Large batch fetches amortize these costs and latencies across more data. Whether reading from the hot path (cache) or cold path (object storage), larger batches are more efficient.

> **Note:** The hot/cold path distinction affects where data comes from, not how consumers should be configured. A consumer catching up will transition from cold path to hot path as it reaches recent data, but the same throughput-oriented configuration works well for both scenarios.
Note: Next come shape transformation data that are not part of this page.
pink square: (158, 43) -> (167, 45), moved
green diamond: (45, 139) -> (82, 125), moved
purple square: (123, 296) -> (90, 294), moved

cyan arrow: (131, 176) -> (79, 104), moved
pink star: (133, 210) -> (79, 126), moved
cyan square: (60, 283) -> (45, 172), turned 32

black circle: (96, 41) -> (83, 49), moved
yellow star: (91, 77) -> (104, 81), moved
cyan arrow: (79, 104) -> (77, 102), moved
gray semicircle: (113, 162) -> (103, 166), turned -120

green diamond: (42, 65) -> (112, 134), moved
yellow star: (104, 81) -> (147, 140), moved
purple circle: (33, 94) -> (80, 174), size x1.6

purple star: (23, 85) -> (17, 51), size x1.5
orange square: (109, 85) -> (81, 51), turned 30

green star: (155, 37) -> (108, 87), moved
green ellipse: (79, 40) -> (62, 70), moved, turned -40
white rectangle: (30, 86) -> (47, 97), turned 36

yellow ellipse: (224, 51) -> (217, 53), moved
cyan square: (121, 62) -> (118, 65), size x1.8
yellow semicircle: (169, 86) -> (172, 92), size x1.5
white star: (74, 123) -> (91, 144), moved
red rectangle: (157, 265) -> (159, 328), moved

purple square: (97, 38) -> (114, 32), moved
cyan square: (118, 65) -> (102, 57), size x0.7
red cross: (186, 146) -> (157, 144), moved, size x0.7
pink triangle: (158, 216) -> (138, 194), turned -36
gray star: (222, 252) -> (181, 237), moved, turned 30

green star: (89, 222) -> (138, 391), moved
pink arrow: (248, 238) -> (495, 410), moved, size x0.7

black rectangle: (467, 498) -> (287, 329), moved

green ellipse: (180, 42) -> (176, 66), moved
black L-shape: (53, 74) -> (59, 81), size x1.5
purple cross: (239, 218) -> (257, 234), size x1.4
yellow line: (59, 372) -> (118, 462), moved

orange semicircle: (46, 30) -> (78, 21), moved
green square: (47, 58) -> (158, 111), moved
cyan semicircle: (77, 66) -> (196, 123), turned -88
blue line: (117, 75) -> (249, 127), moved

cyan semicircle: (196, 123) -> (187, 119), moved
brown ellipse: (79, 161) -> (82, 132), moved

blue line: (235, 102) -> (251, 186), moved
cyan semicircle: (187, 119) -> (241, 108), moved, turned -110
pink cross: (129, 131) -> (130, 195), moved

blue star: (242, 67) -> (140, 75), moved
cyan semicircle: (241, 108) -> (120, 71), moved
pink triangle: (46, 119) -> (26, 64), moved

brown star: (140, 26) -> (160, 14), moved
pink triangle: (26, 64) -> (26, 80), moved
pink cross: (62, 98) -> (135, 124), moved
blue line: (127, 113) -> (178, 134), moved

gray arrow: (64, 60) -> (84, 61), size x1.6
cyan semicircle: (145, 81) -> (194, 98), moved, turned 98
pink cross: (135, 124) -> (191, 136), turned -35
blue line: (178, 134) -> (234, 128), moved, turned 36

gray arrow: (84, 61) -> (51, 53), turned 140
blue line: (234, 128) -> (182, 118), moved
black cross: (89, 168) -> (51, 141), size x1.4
#### Monitoring the Read Path

Four metrics track hot/cold path behavior:

| Metric | Type | Description |
|--------|------|-------------|
| `RecentDataRequestRate` | Meter | Hot path request rate (recent data) |
| `LaggingConsumerRequestRate` | Meter | Cold path request rate (all lagging requests) |
| `LaggingConsumerRejectedRate` | Meter | Rejection events (queue full or executor shutdown) |
| `LaggingRateLimitWaitTime` | Histogram | Rate limit wait times |

**What to watch:**

- **High `LaggingConsumerRejectedRate`**: Consider increasing thread pool size or rate limit
- **High `LaggingRateLimitWaitTime`**: Indicates rate limiting is actively throttling requests (expected behavior under load)
- **Ratio of recent vs lagging requests**: Helps understand workload patterns and tune thresholds

#### Why Hot/Cold Separation Matters

**Before hot/cold separation**, when lagging consumers were active (e.g., during backfills):

- Unpredictable, severe performance spikes (producer latencies could spike to 40+ seconds)
- Complete producer blocking due to resource contention
- All consumers affected by resource contention
- Cache pollution: lagging consumer data evicting recent data

**After hot/cold separation**:

- Stable, predictable performance with controlled degradation
- Producers and tail-consumers (those reading recent data) maintain consistent performance
- Backfill jobs run at a stable, controlled rate
- Resource isolation prevents cascading failures

> **Key insight**: End-to-end latency may not improve in absolute terms, but **severe degradation and instability are removed entirely**. The system becomes predictable and controllable.